Monday, March 1, 2010

extreme mother fear. why I haven't been blogging

It's been a rough month here in our home.
Three weeks ago Hailey started having what we call "episodes." She, we & her doctors are not sure if she is having seizures or panic attacks- or frankly, both.
They come, nearly
every
day.
usually- at school.
just what every 16 year old sophomore dreams of.... (that was sarcasm)
she cannot drive anymore
she does not sleep well
she seems fine & is cheerful & tries really hard to not seem scared.
maybe she's not scared.
but I am
Last week - Friday morning-
she & I went to Primary Children's hospital in SLC to have an MRI & an EEG.
the results- just as I had been prompted-
normal
relief- no tumors.
but fear
now what?
we don't know why?
she doesn't know why?
she just doesn't want them to come anymore.
Today brett got an email from a dear friend whose daughter has cancer.
The told him today that she is terminal, take her home & keep her comfortable.
She is just older than Megan- early 20's.
I can't help it. I feel so sad for them but so relieved that is not us.
how can this be happening to anyone so young?
hailey is currently in the cast of her H.S. production of CATS
I have been making a cat costume.
Cat costumes are not fun to make- neither are cat wigs.
But it is done- she doesn't want to quit.
I can't blame her.
she has worked so hard.
Opening night
this
friday
Brett & I take turns going to rehearsals in case
it happens.
tonight was brett's turn
and it
did happen.
Why am I telling you this?
I just thought you might want to know why I'm not blogging.
maybe getting it off my chest (with her permission) will help me to cope.
But what can I do to help her more?
We are asking our friends & family to please fast for her this Sunday March 7th.
I believe in the power of prayer.
We would appreciate some of that too.

So- keep us in your prayers.
please fast if you can

~patsy

13 comments:

wende said...

we're thinking about you all.
we'll fast on sunday, and any other day you want us to.
love you guys!

michelle said...

Oh, Patsy.

Poor Hailey. Poor you and Brett. This must be so upsetting for you all!

I assume she has seen a neurologist?

How very frustrating to not know why it is happening. And of course you are relieved that she doesn't have a tumor, that is totally understandable.

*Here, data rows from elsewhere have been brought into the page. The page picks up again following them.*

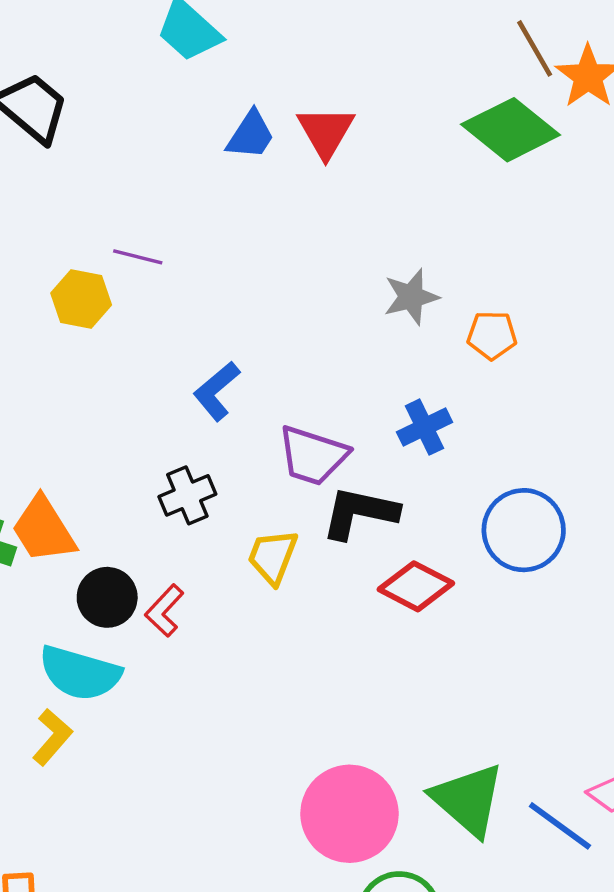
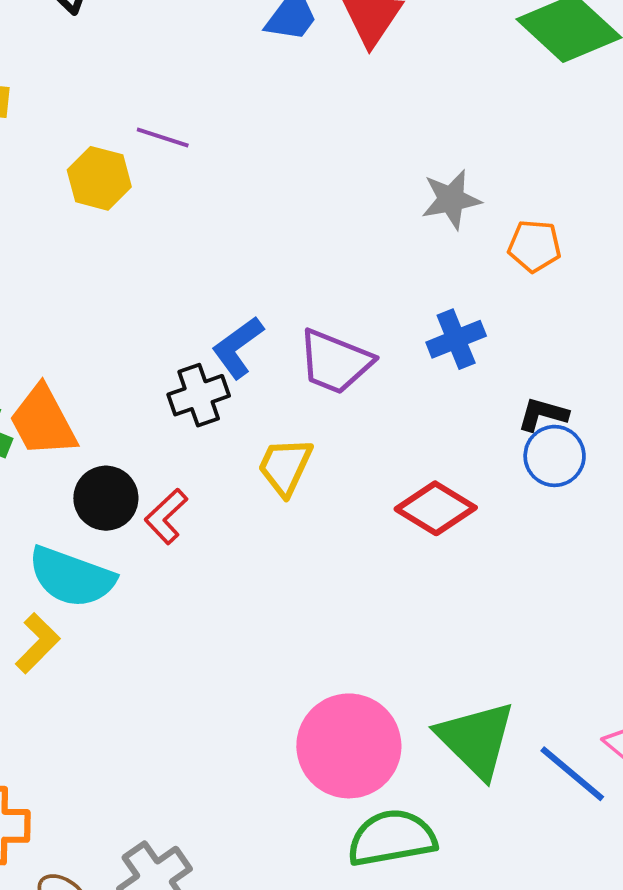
blue L-shape: (217, 391) -> (238, 347), moved
black L-shape: (360, 513) -> (543, 414), moved, size x0.6
blue circle: (524, 530) -> (555, 456), size x0.7

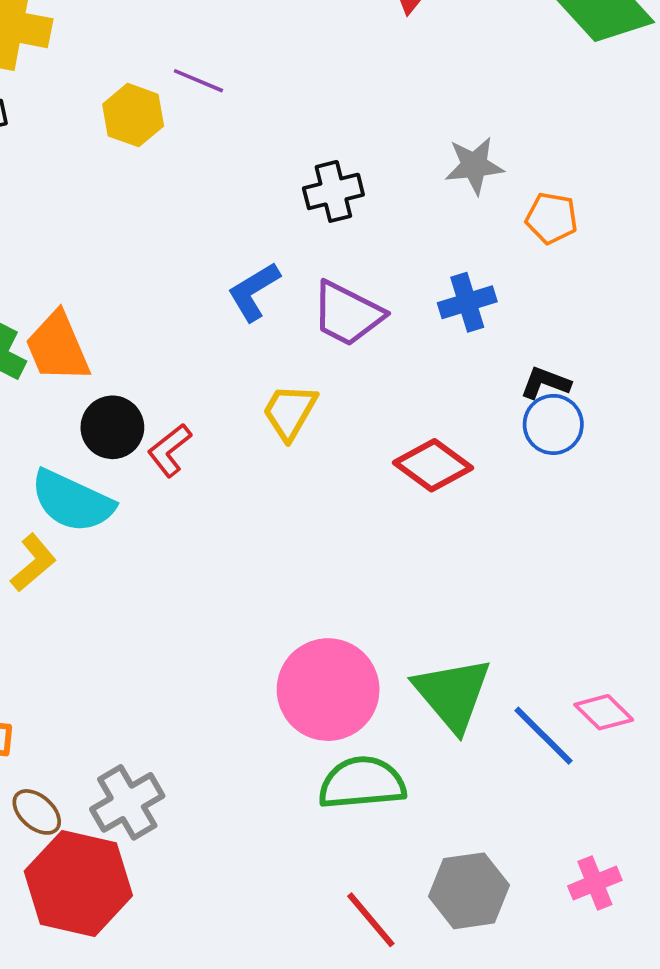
black cross: (199, 395) -> (333, 191), moved

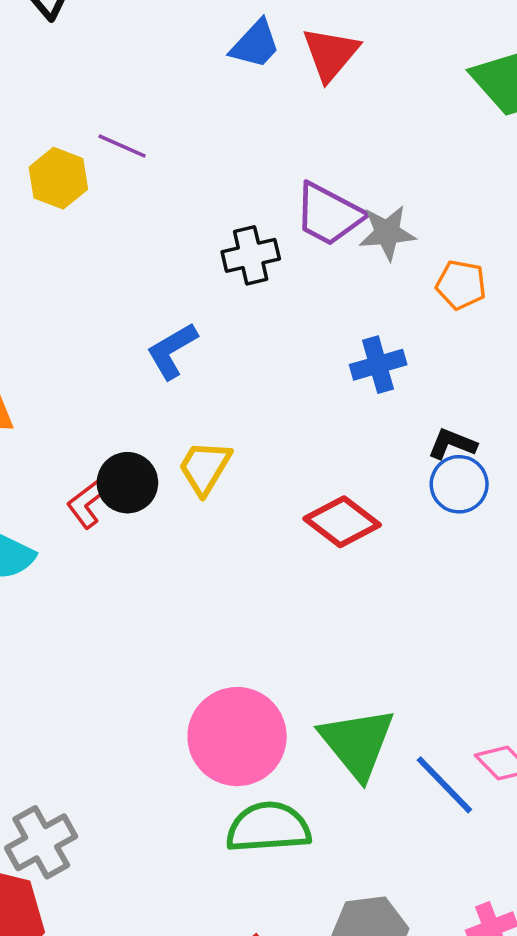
purple trapezoid: (347, 314) -> (329, 214), moved
black circle: (112, 427) -> (127, 483), moved

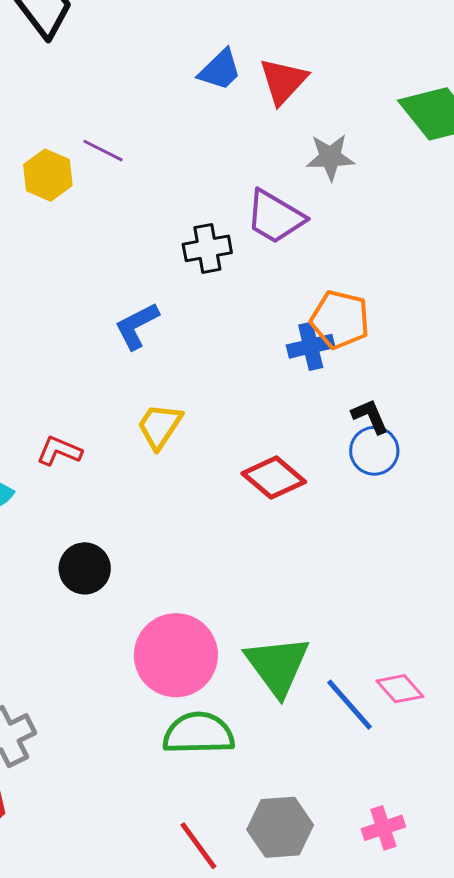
gray star: (387, 233) -> (330, 157), moved
orange pentagon: (461, 285) -> (340, 320), moved, size x1.4
black L-shape: (452, 444) -> (370, 416), turned 42
black circle: (127, 483) -> (85, 568), moved
red L-shape: (88, 503) -> (59, 451), turned 57

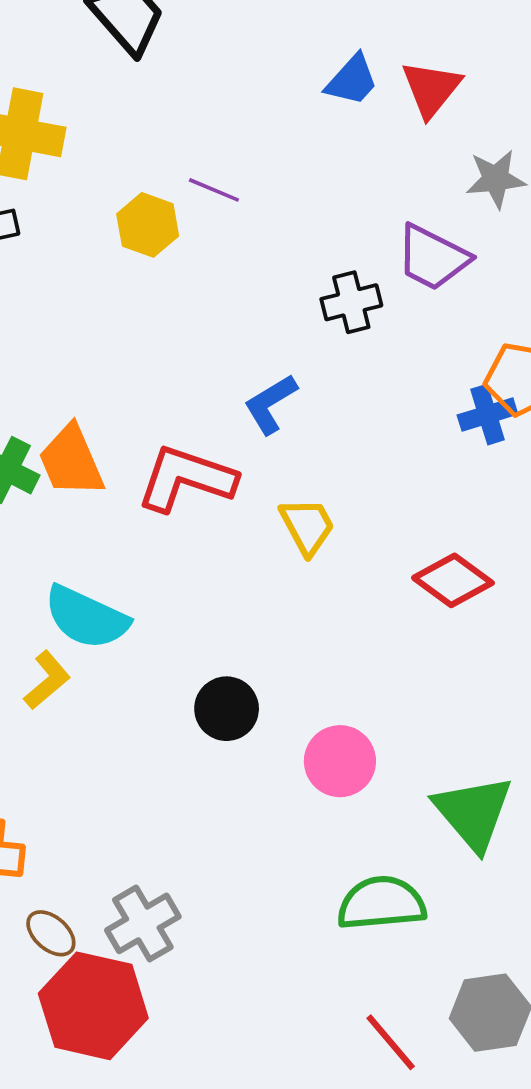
yellow trapezoid: (160, 426) -> (307, 526), turned 122
red L-shape: (59, 451) -> (186, 479), moved, size x1.8
pink circle: (176, 655) -> (340, 761), moved, size x0.7

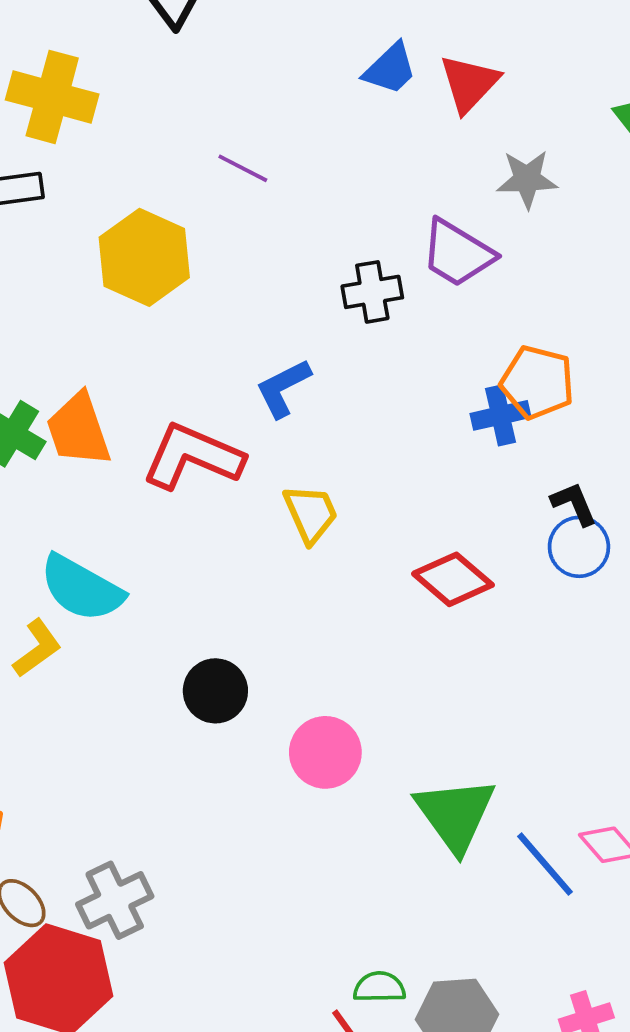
yellow hexagon: (148, 225) -> (144, 257), moved, size x1.5
green semicircle: (381, 903) -> (379, 987), moved, size x0.6

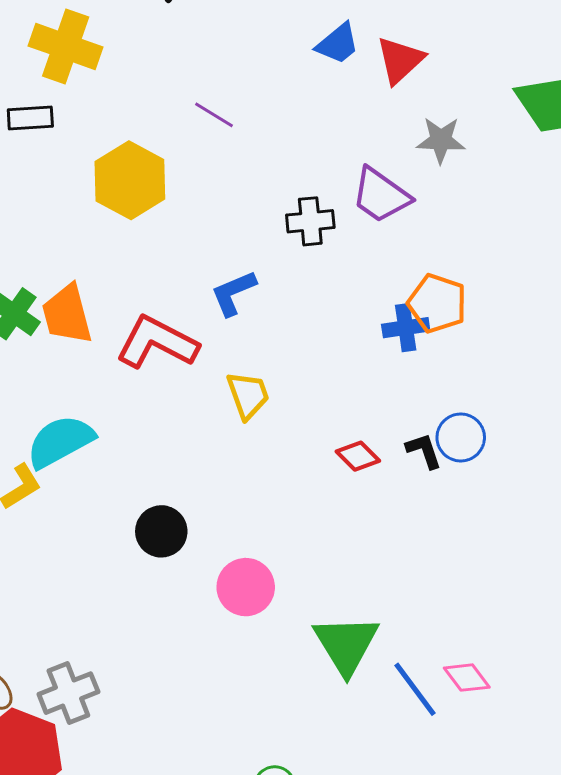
black L-shape: (574, 504) -> (424, 451), moved
red diamond: (453, 579) -> (358, 456), size x0.7
cyan semicircle: (82, 588) -> (60, 441), turned 118

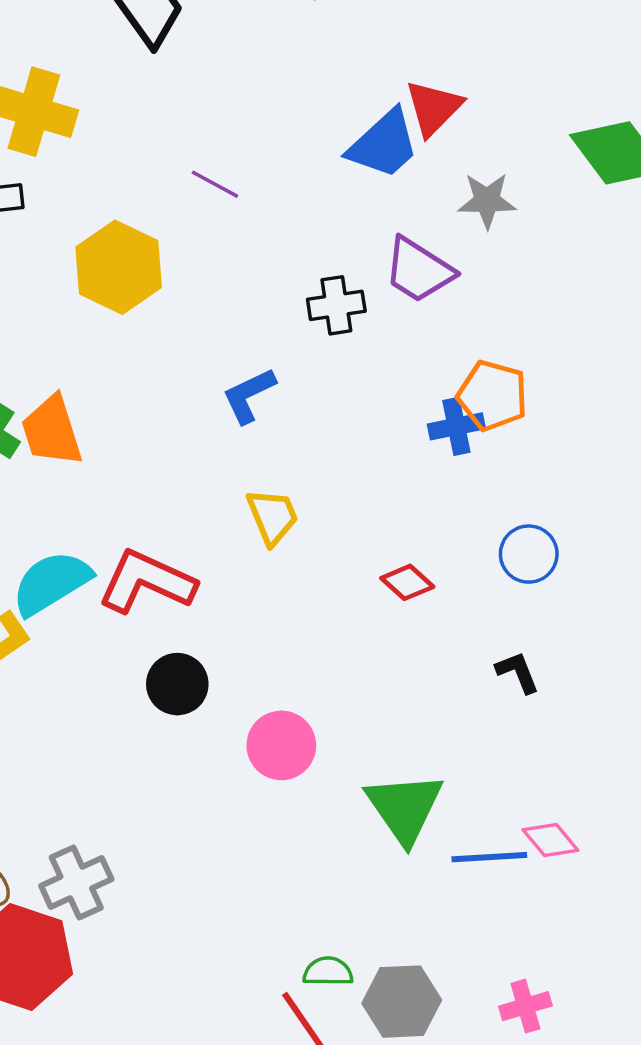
blue trapezoid: (338, 44) -> (384, 144), moved, size x1.4
red L-shape: (157, 342) -> (147, 582), moved
black L-shape: (424, 451) -> (518, 672), moved
blue line: (415, 689) -> (489, 857), turned -54

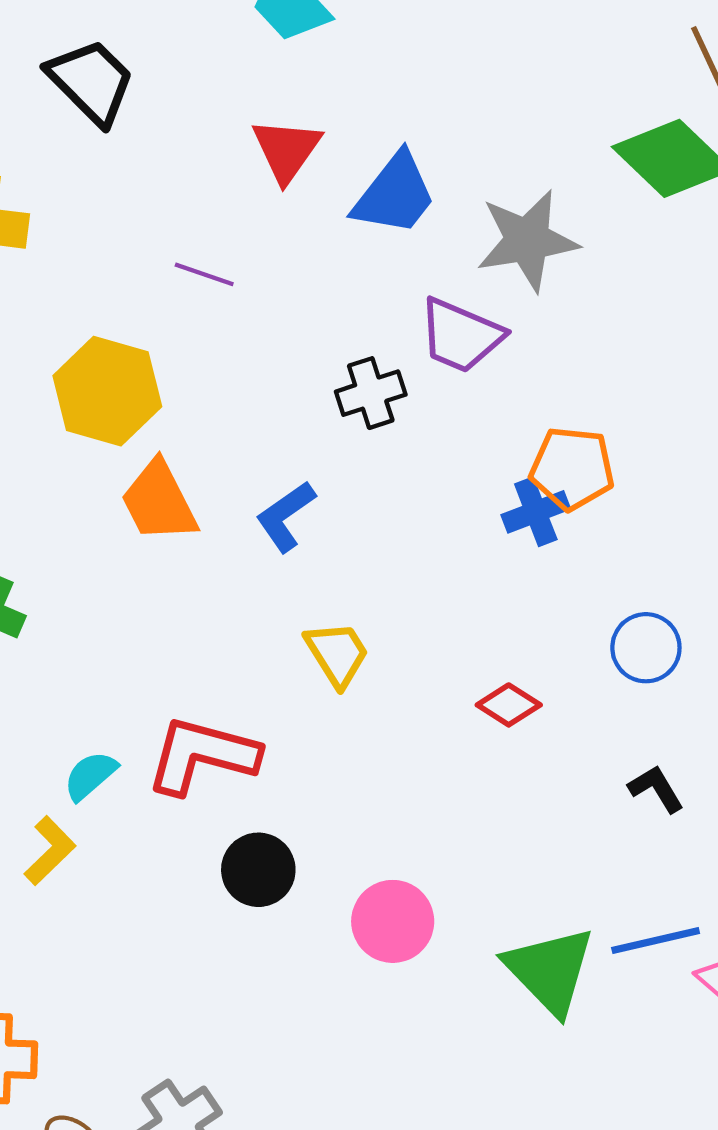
red triangle: (434, 108) -> (286, 150), moved
gray star: (487, 201) -> (527, 240), size x1.5
orange trapezoid: (52, 431) -> (159, 502), moved
cyan semicircle: (51, 583) -> (90, 776), size x0.6
blue line: (489, 857) -> (656, 941), moved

I completely believe in the power of prayer and fasting, and I hope you get some answers soon.

Linda said...

I am so sorry that Hailey is going through all of this. So sorry for what your whole family is going through at this difficult time.

Never underestimate the power of prayer! You will all be in my prayers daily. Please keep us posted.

John and Misty said...

Patsy,
So sorry this has been happening. We will fast and pray for you. Bless you all!

she'sonlyhappyinthesun said...

You are in my prayers. I love you Hailey!

Kim Sue said...

Wow, I can feel how worried you are and scared too. And I can totally understand. I'm sorry you and your sweet girl are struggling with this. You are in my prayers!! He is the one with the answers and the one with the plan!

Jill said...

Oh my goodness, poor Hailey and poor you and Brett!! How stressful and confusing this must be for all involved. I'm so glad it's not a tumor! Hopefully the doctors will find a way to help her get things under control.

I'll be praying for you guys!

jakenapril said...

Wow. As I was reading this I couldn't help but be reminded of a friend of mine who had the same thing happen her Senior Year in HS. I'm not sure if the doctors were ever really able to pinpoint what the cause was, but she is fine today...went to college, served a mission, got married, and has a few cute little kidlets. Hmmm...the field of neurology sure is complicated.
My heart and prayers are with you all! :)

Karolynn said...

Wow, I had no clue all this was going on. I am glad the tests on Hailey were normal. Poor girl! I hope she will be ok and that it will go away soon. Sorry about your friends daughter, that would be so hard.

Janae said...

so sorry you are all going through this! I am glad the tests came back normal and hope that they can discover what is causing this! Please know you are in our thoughts and prayers:)

Karrie said...

I love this girl and she is always in my prayers...this to shall pass!!!

PaD said...

Sorry to hear this Patsy. We get home tomorrow (thru. night). We will fast for her too. Love you all, Mom D

Becky said...

Stopped by for the first time in a long time and read this post...I am so glad I can add my prayers.